> [WHAT IS NEEDED]
Which lines of the data below contain "Photos"? Please show them all.

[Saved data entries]
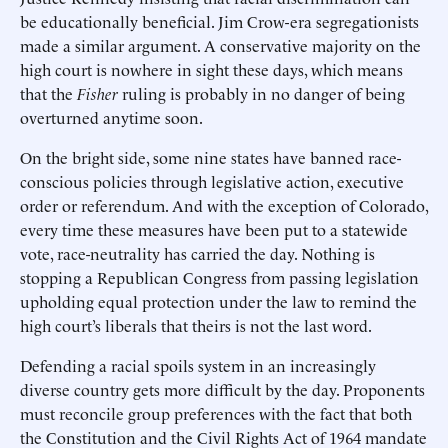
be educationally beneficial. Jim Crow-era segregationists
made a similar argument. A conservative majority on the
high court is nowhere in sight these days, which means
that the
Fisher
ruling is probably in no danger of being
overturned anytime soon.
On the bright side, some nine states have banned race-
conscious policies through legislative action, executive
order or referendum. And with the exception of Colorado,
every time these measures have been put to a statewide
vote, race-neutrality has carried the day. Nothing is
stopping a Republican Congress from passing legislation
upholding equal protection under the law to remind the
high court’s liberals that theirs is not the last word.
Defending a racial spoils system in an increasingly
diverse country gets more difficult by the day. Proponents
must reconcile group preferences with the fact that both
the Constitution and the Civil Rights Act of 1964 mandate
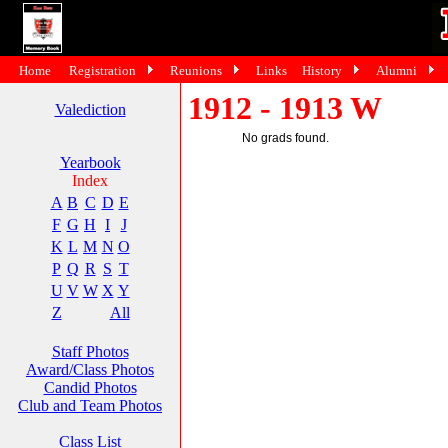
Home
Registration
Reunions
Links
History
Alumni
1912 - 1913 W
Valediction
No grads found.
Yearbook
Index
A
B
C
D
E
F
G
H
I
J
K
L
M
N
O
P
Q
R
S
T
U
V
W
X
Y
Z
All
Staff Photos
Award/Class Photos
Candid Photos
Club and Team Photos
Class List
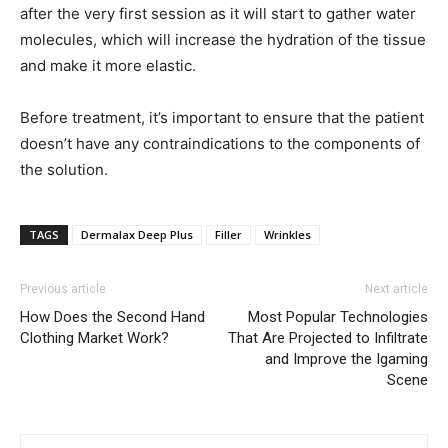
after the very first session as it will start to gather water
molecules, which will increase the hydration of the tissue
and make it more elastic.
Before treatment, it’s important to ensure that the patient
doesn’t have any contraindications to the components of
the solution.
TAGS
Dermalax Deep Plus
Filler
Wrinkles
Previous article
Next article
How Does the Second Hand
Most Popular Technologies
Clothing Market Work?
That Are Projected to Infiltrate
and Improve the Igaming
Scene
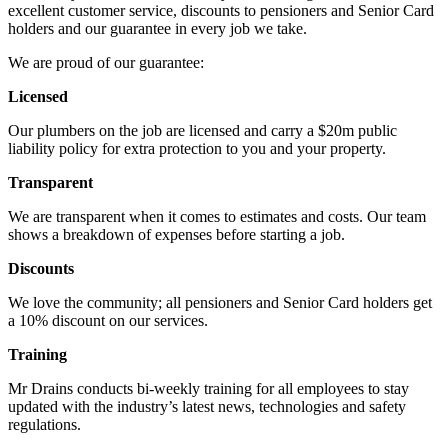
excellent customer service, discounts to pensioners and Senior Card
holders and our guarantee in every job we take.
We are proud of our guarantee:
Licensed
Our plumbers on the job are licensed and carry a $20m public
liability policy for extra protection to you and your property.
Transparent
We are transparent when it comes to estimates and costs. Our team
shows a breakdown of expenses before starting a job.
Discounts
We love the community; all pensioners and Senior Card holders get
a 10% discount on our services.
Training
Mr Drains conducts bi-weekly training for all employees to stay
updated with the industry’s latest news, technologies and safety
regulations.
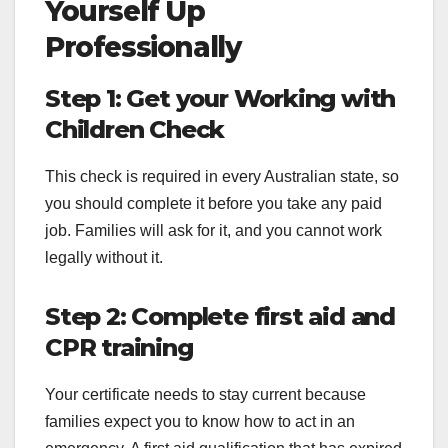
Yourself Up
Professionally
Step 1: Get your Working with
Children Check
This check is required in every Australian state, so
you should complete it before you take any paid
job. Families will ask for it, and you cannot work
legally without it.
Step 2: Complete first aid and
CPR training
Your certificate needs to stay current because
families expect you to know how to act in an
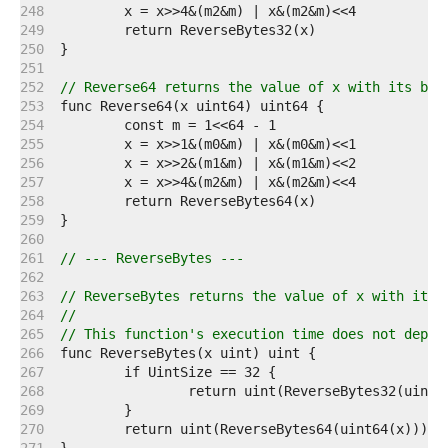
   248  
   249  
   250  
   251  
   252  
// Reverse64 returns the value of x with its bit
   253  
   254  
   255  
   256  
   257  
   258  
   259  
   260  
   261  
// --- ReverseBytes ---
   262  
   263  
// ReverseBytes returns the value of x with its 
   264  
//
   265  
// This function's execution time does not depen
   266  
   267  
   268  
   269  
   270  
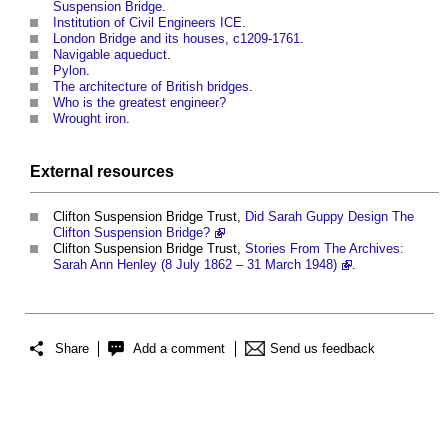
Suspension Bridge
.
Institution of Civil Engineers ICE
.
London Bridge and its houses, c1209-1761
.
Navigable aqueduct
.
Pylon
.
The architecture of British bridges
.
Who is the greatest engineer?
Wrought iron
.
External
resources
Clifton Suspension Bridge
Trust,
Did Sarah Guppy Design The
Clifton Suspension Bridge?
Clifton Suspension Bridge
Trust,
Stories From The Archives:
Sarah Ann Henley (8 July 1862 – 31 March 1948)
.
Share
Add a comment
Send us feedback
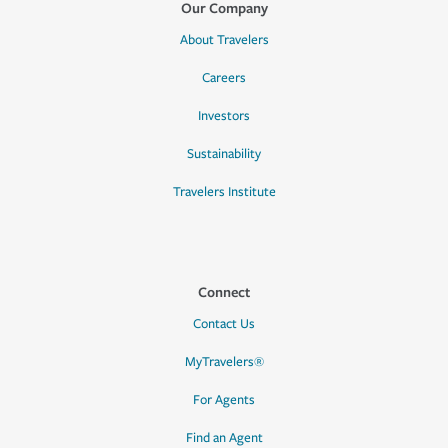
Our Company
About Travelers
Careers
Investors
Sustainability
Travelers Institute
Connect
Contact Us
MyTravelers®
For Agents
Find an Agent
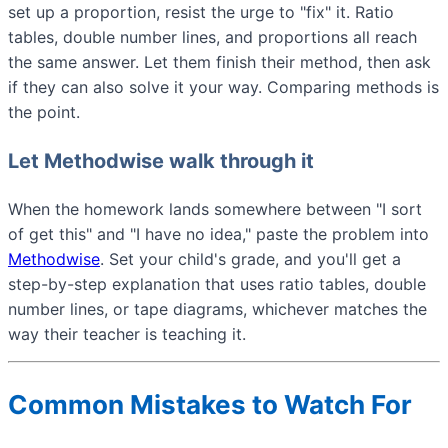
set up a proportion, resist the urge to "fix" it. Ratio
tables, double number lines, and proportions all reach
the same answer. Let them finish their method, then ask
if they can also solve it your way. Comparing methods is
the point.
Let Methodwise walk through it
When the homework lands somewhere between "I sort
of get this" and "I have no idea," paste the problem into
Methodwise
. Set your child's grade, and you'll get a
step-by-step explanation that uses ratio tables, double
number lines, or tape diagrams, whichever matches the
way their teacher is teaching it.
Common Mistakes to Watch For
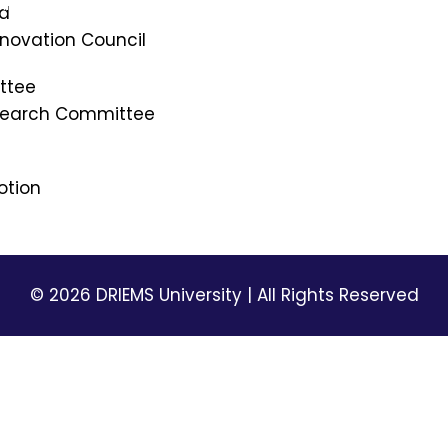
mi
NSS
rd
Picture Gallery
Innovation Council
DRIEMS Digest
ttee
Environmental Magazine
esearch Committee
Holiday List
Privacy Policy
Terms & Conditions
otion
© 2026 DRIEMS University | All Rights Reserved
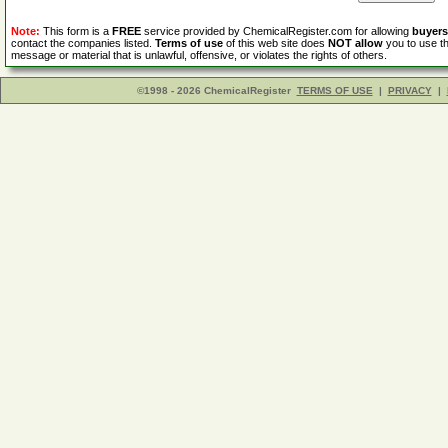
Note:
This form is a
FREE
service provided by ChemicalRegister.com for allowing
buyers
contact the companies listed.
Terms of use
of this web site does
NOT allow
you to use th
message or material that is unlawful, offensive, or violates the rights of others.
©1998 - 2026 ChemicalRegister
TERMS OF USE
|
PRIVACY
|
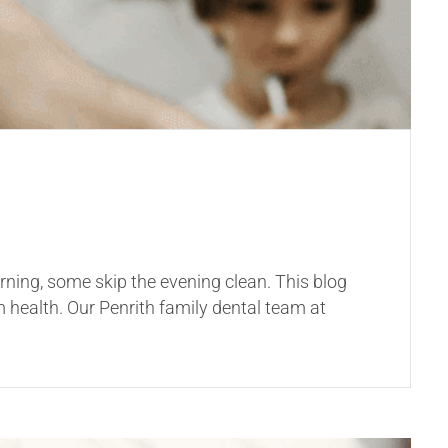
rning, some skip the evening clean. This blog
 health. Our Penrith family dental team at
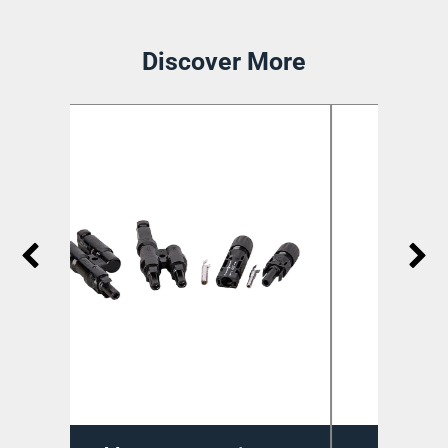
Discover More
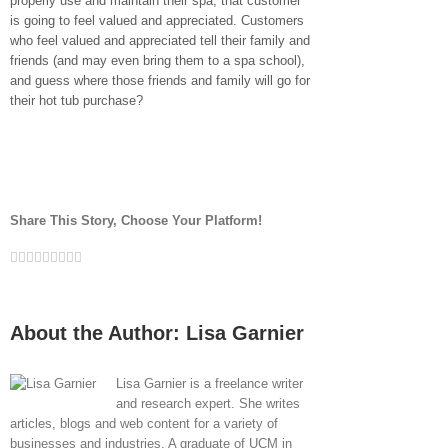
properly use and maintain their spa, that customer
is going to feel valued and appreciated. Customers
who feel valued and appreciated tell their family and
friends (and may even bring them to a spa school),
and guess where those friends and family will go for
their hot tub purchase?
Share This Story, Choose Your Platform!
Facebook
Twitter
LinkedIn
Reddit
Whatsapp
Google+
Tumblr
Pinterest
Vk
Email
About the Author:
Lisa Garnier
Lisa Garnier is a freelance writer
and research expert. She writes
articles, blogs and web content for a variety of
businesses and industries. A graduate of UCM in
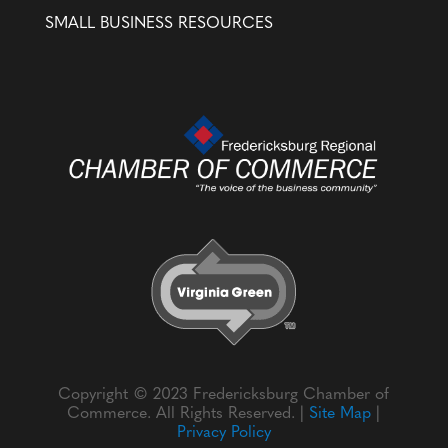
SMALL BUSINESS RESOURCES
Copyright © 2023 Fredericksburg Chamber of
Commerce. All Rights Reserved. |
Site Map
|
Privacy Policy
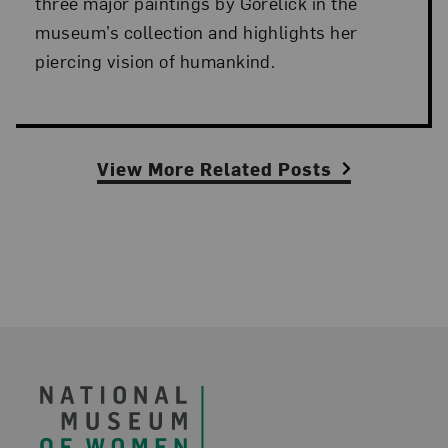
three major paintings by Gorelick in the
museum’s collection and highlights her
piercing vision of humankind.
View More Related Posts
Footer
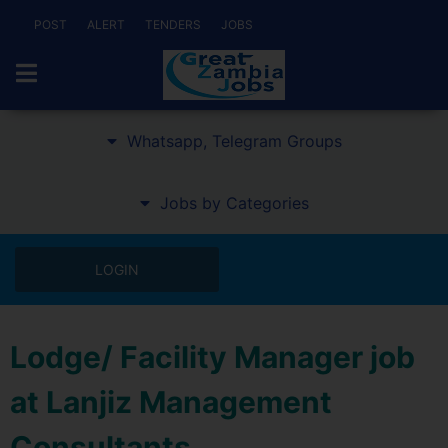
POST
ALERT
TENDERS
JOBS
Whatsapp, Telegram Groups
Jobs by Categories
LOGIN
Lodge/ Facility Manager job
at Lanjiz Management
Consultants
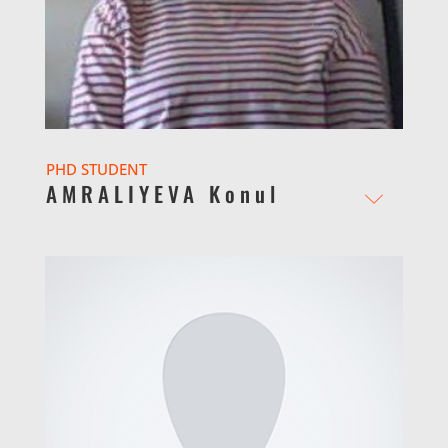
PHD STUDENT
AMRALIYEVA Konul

> [OUTPUT FOR THIS EXERCISE]
Staff Photos
Award/Class Photos
Candid Photos
Club and Team Photos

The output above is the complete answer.